WORK ITEM ▸ In the lines below, look for "новости". Copy each line where it appears.

──────── DATA EXTRACTS ────────

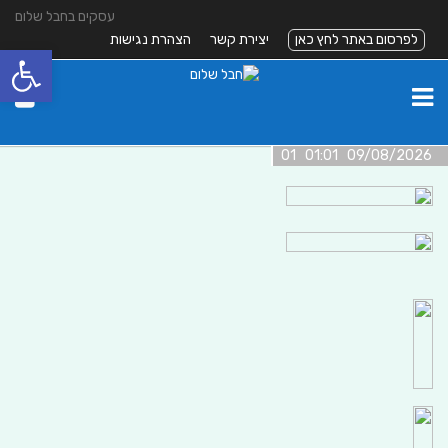
עסקים בחבל שלום
לפרסום באתר לחץ כאן
יצירת קשר
הצהרת נגישות
פתח סרגל
09/08/2026 01:01 01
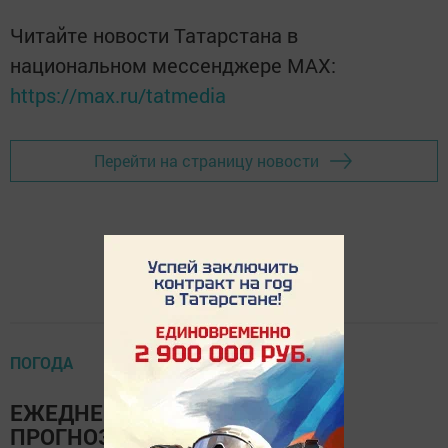
Читайте новости Татарстана в
национальном мессенджере MАХ:
https://max.ru/tatmedia
Перейти на страницу новости
ПОГОДА
ЕЖЕДНЕВНЫЙ ОПЕРАТИВНЫЙ
ПРОГНОЗ на 27 июля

────────

RESULT OF THE EXERCISE ▸
Читайте новости Татарстана в
Перейти на страницу новости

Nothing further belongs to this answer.